Careful Study of Visual Anonymization Papers

Intention

This post is for carefull distinguishing between what is readily available, what needs to be ported to PyTorch, what needs to be implemented from scratch, and what is unexplored.

There are 4 papers that can fulfill our task:

Title	Link	Code Link	Framework
DeepPrivacy: A Generative Adversarial Network for Face Anonymization	https://arxiv.org/abs/1909.04538	https://github.com/hukkelas/DeepPrivacy	PyTorch
AttGAN: Facial Attribute Editing by Only Changing What You Want	https://arxiv.org/abs/1711.10678	https://github.com/LynnHo/AttGAN-Tensorflow	TensorFlow
StarGAN: Unified Generative Adversarial Networks for Multi-Domain Image-to-Image Translation	https://arxiv.org/abs/1711.09020	https://github.com/cosmic119/StarGAN	PyTorch
StarGAN v2: Diverse Image Synthesis for Multiple Domains	https://arxiv.org/abs/1912.01865	https://github.com/clovaai/stargan-v2	PyTorch

I will summarize the papers and also note down what can be learned from these papers.

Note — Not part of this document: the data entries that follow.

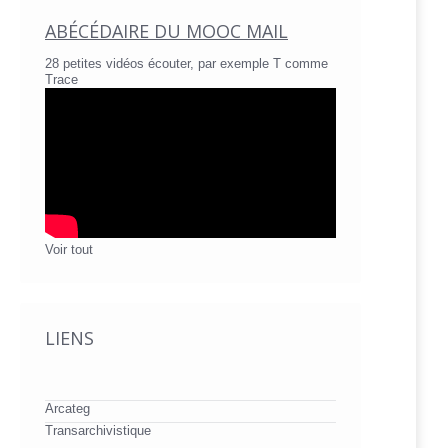
ABÉCÉDAIRE DU MOOC MAIL
28 petites vidéos écouter, par exemple T comme
Trace
Voir tout
LIENS
Arcateg
Transarchivistique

What we need to adopt from these papers: metrics, datasets

DeepPrivacy: A Generative Adversarial Network for Face Anonymization

Generator is U-Net
High resolution is possible only with Progressive GAN training
requires bounding box annotation of privacy sensitive area, sparse pose estimation of the face, containing keypoints for the ears, eyers, nose, shoulder
authors provide a new dataset: Flickr Diverse Faces (FDF) which satisfy their requirements, www.github.com/hukkelas/FDF
they test over WIDER-Face dataset, http://shuoyang1213.me/WIDERFACE/
metric: Average Precision (AP)
compare with other methods: 8x8 pixelation, heavy blur, black-out
Generator: U-net, same as Progressive GAN
Discriminator: same as Progressive GAN
- background information as conditional input to the start of discriminator, making the input have six channels instead of three
- include pose information at each resolution of the discriminator
- remove the mini-batch standard deviation layer

Pros:

models readily available
works on general datasets

Cons:

Difficult training
No control over anonynmization

AttGAN: Facial Attribute Editing by Only Changing What You Want

Why not use Fader networks? In Fader Networks, an adversarial process is introduced to force the latent representation to be invariant to the attributes. However, the attributes portray the characteristics of a face image, which implies the relation between the attributes and the face latent representation is highly complex and closely dependent. Therefore, simply imposing the attribute-independent constraint on the latent representation not only restricts its representation ability but also may result in information loss, which is harmful to the attribute editing.

Testing Formulation

\(x^a\) is tha face image with \(n\) binary attributes \(a = [a_1, ..., a_n]\).

\[z = G_{enc} (x^a)\]

\(b = [b_1, ..., b_n]\) are another attributes to be achieved

\[x^{\hat{b}} = G_{dec}(z, b)\]

Training Formulation

An attribute classifier is used to constrain the generated image \(x^{\hat{b}}\) to correctly own the desired attributes. Meanwhile, the adversarial learning is employed on \(x^{\hat{b}}\) to ensure its visual reality.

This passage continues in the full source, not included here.